Aktuelle Version vom 29. Oktober 2010, 11:35 Uhr

 Il ne savait pas comment il était arrivé à son appartement, mais comment il avait atterri dans son lit, oui. Un avion à réaction touché en plein vol, bourré de caisses et de ferraille, comme il s’écrase sur la piste. Il avait l’impression de s’être retourné un tel nombre de fois. Sa peau supportait à peine le contact des draps. La sueur, l’odeur de bière embrassaient son corps, rancissaient son esprit. Il lui semblait que Mathilde était là, l’avait accueilli avec les yeux qu’elle lui faisait de plus en plus souvent, comme si elle se sentait tout aussi mal que lui en le voyant ivre; il était une écharde sous sa peau, qu’elle désirait oublier. Il ne la voyait pas, il ne la sentait pas à ses côtés. Avait-elle claqué la porte. Hilarant. Il devait ricaner, il devait, ensuite, aussi rire. Rien n’était très important, peu lui importait, ce qu’elle pouvait en penser, qui elle voulait baiser. Pas important Mathilde.
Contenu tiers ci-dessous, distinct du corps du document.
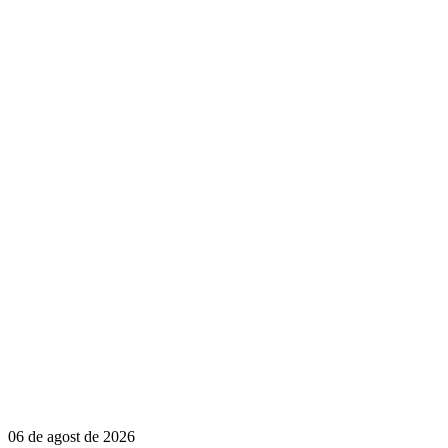
06 de agost de 2026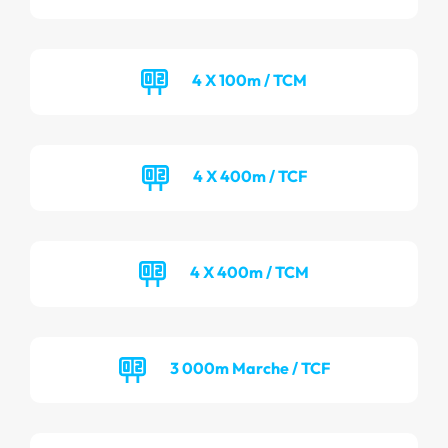
4 X 100m / TCM
4 X 400m / TCF
4 X 400m / TCM
3 000m Marche / TCF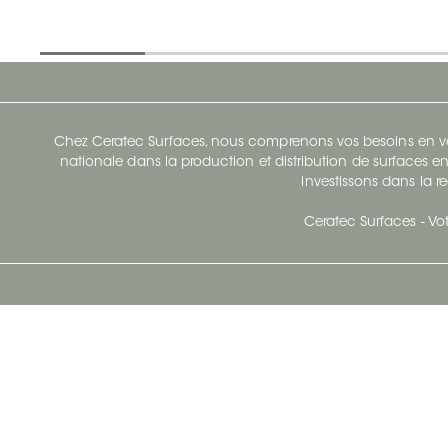
Chez Ceratec Surfaces, nous comprenons vos besoins en vou
nationale dans la production et distribution de surfaces en
investissons dans la re
Ceratec Surfaces - Vot
Siège Social De Ceratec
N
414 Avenue Saint-Sacrement
Ville de Québec, Québec G1N 3Y3
Administration:
1.800.663.8445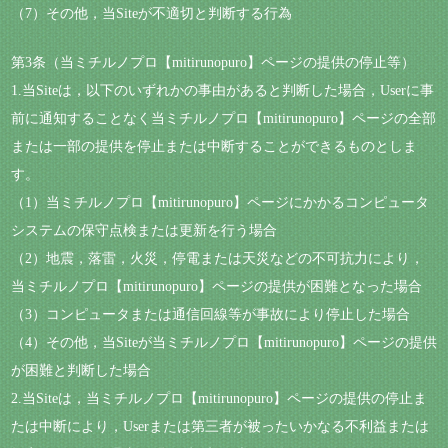
（7）その他，当Siteが不適切と判断する行為
第3条（当ミチルノプロ【mitirunopuro】ページの提供の停止等）
1.当Siteは，以下のいずれかの事由があると判断した場合，Userに事
前に通知することなく当ミチルノプロ【mitirunopuro】ページの全部
または一部の提供を停止または中断することができるものとしま
す。
（1）当ミチルノプロ【mitirunopuro】ページにかかるコンピュータ
システムの保守点検または更新を行う場合
（2）地震，落雷，火災，停電または天災などの不可抗力により，
当ミチルノプロ【mitirunopuro】ページの提供が困難となった場合
（3）コンピュータまたは通信回線等が事故により停止した場合
（4）その他，当Siteが当ミチルノプロ【mitirunopuro】ページの提供
が困難と判断した場合
2.当Siteは，当ミチルノプロ【mitirunopuro】ページの提供の停止ま
たは中断により，Userまたは第三者が被ったいかなる不利益または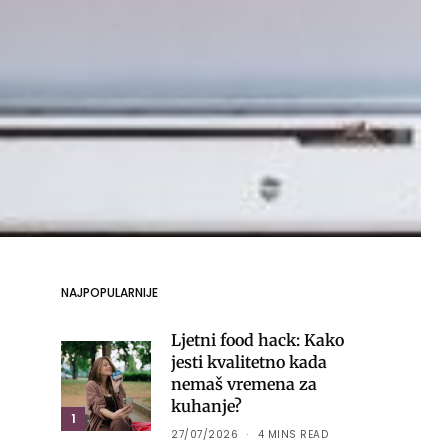
NAJPOPULARNIJE
Ljetni food hack: Kako
jesti kvalitetno kada
nemaš vremena za
kuhanje?
1
27/07/2026
4 MINS READ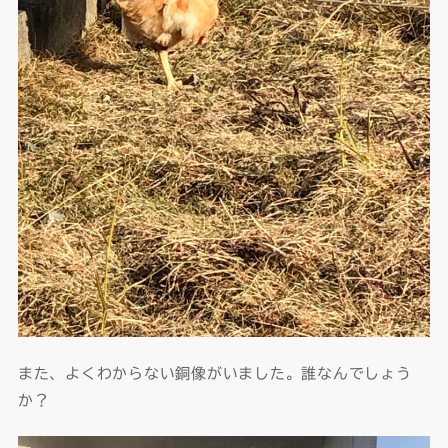
また、よくわからない銅像がいました。誰なんでしょう
か？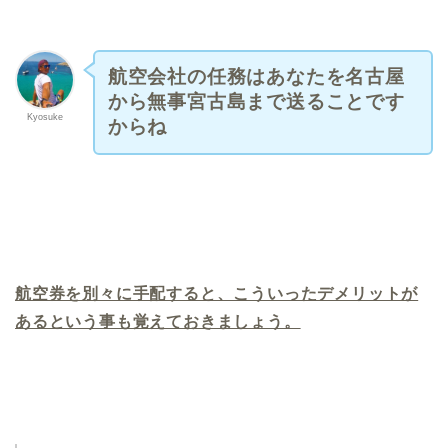
航空会社の任務はあなたを名古屋
から無事宮古島まで送ることです
Kyosuke
からね
航空券を別々に手配すると、こういったデメリットが
あるという事も覚えておきましょう。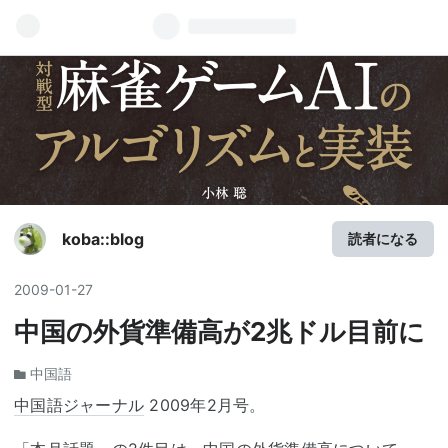
koba::blog
読者になる
2009
-
01
-
27
中国の外貨準備高が2兆ドル目前に
中国語
中国語ジャーナル
2009年2月号。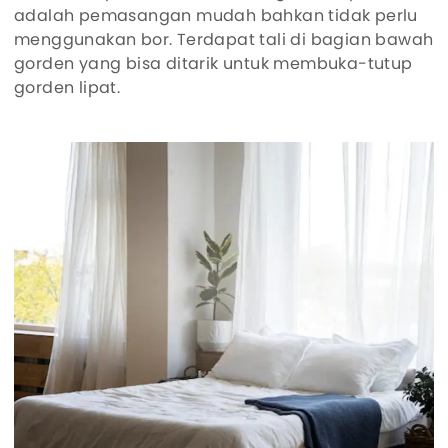
adalah pemasangan mudah bahkan tidak perlu
menggunakan bor. Terdapat tali di bagian bawah
gorden yang bisa ditarik untuk membuka-tutup
gorden lipat.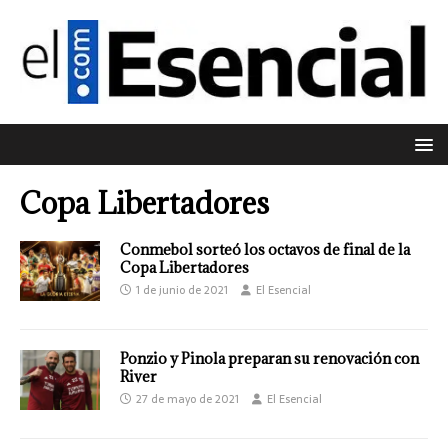
Copa Libertadores
Conmebol sorteó los octavos de final de la
Copa Libertadores
1 de junio de 2021
El Esencial
Ponzio y Pinola preparan su renovación con
River
27 de mayo de 2021
El Esencial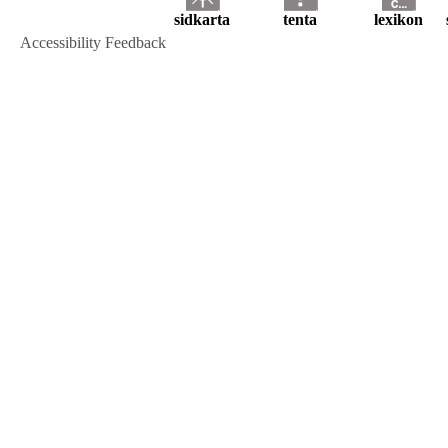
sidkarta
tenta
lexikon
Accessibility Feedback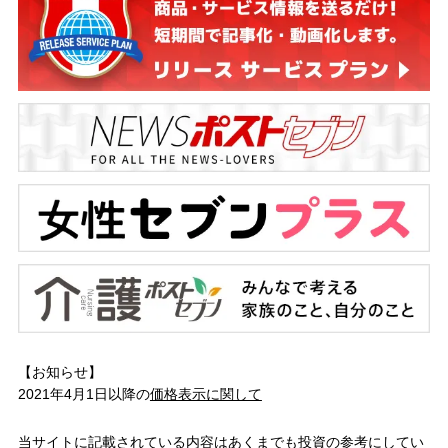
【お知らせ】
2021年4月1日以降の
価格表示に関して
当サイトに記載されている内容はあくまでも投資の参考にしてい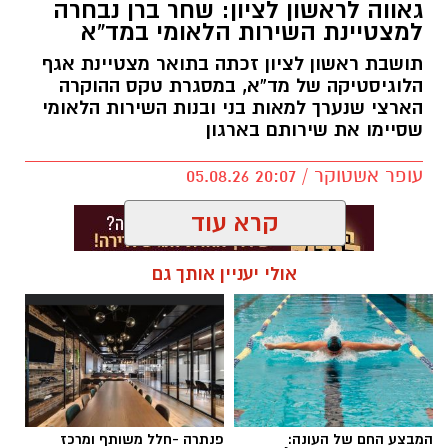
גאווה לראשון לציון: שחר ברן נבחרה
למצטיינת השירות הלאומי במד”א
תושבת ראשון לציון זכתה בתואר מצטיינת אגף
הלוגיסטיקה של מד”א, במסגרת טקס ההוקרה
הארצי שנערך למאות בני ובנות השירות הלאומי
שסיימו את שירותם בארגון
עופר אשטוקר / 20:07 05.08.26
קרא עוד
אולי יעניין אותך גם
תגים:
מד״א
,
שחר ברן
המבצע החם של העונה:
פנתרה -חלל משותף ומרכז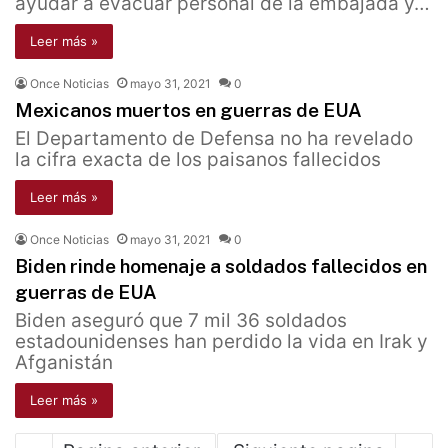
ayudar a evacuar personal de la embajada y…
Leer más »
Once Noticias
mayo 31, 2021
0
Mexicanos muertos en guerras de EUA
El Departamento de Defensa no ha revelado
la cifra exacta de los paisanos fallecidos
Leer más »
Once Noticias
mayo 31, 2021
0
Biden rinde homenaje a soldados fallecidos en
guerras de EUA
Biden aseguró que 7 mil 36 soldados
estadounidenses han perdido la vida en Irak y
Afganistán
Leer más »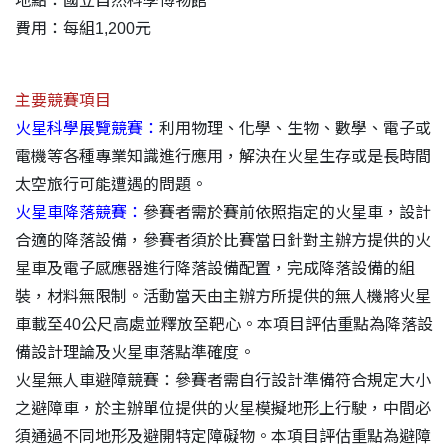
地點：國立自然科學博物館
費用：每組1,200元
主要競賽項目
火星科學展覽競賽：
利用物理、化學、生物、數學、電子或
電機等各種專業知識進行應用，解決在火星生存或是長時間
太空旅行可能遭遇的問題。
火星車降落競賽：
參賽者需於賽前依照指定的火星車，設計
合適的降落設備，參賽者須於比賽當日針對主辦方提供的火
星車及電子感應器進行降落設備配置，完成降落設備的組
裝，材料無限制。活動當天由主辦方所提供的無人機將火星
車載至40公尺高處並釋放至靶心。本項目評估重點為降落設
備設計理論及火星車落點準確度。
火星無人車避障競賽：參賽者需自行設計準備符合規定大小
之避障車，於主辦單位提供的火星模擬地形上行駛，中間必
須通過不同地形及避開特定障礙物。本項目評估重點為避障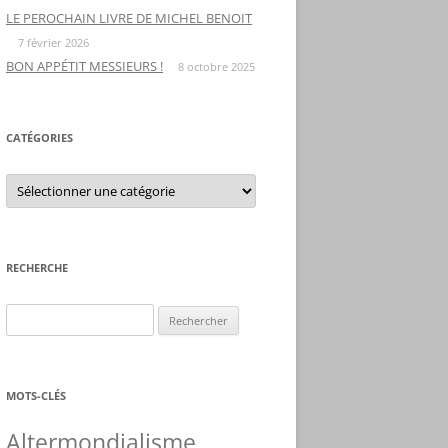
LE PEROCHAIN LIVRE DE MICHEL BENOIT
7 février 2026
BON APPÉTIT MESSIEURS !
8 octobre 2025
CATÉGORIES
C
a
t
é
g
o
r
RECHERCHE
i
e
s
R
e
c
h
MOTS-CLÉS
e
r
Altermondialisme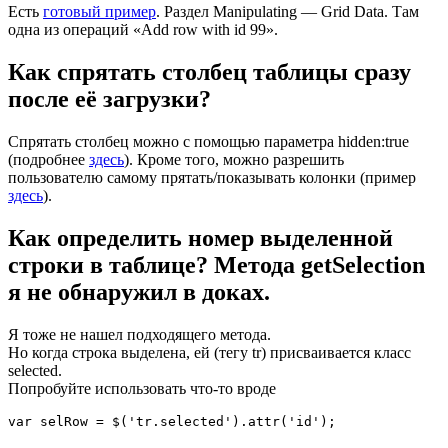
Есть
готовый пример
. Раздел Manipulating — Grid Data. Там
одна из операций «Add row with id 99».
Как спрятать столбец таблицы сразу
после её загрузки?
Спрятать столбец можно с помощью параметра hidden:true
(подробнее
здесь
). Кроме того, можно разрешить
пользователю самому прятать/показывать колонки (пример
здесь
).
Как определить номер выделенной
строки в таблице? Метода getSelection
я не обнаружил в доках.
Я тоже не нашел подходящего метода.
Но когда строка выделена, ей (тегу tr) присваивается класс
selected.
Попробуйте использовать что-то вроде
var selRow = $('tr.selected').attr('id');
Sven l’avait entraîné dans les bars les plus divers, sordides et moins, il avait dû vomir. Maintenant, son ventre l’élançait encore. Quatre heures du matin, sa tête le laissait encore tranquille, mais il allait personnellement assister au lever de soleil de sa torture, il le sentait. Certains visages de femmes dansaient encore sur le plafond sombre. Qu’avait-il fait, il ne se souvenait plus. Il avait beaucoup ironisé, il avait failli se bastonner avec un autre crétin qui l’avait mis hors de lui. Pourquoi. Un hoquet le souleva. Passer la main sur un front mouillé. Ou comment prendre toute la merde dans ses tripes pour s’en peinturlurer la face. Bien Jörg, bravo Jörg. Tu vas changer ta vie en te prenant des cuites pareilles, c’est sûr. Et qu’est-ce que tu veux changer, grand con?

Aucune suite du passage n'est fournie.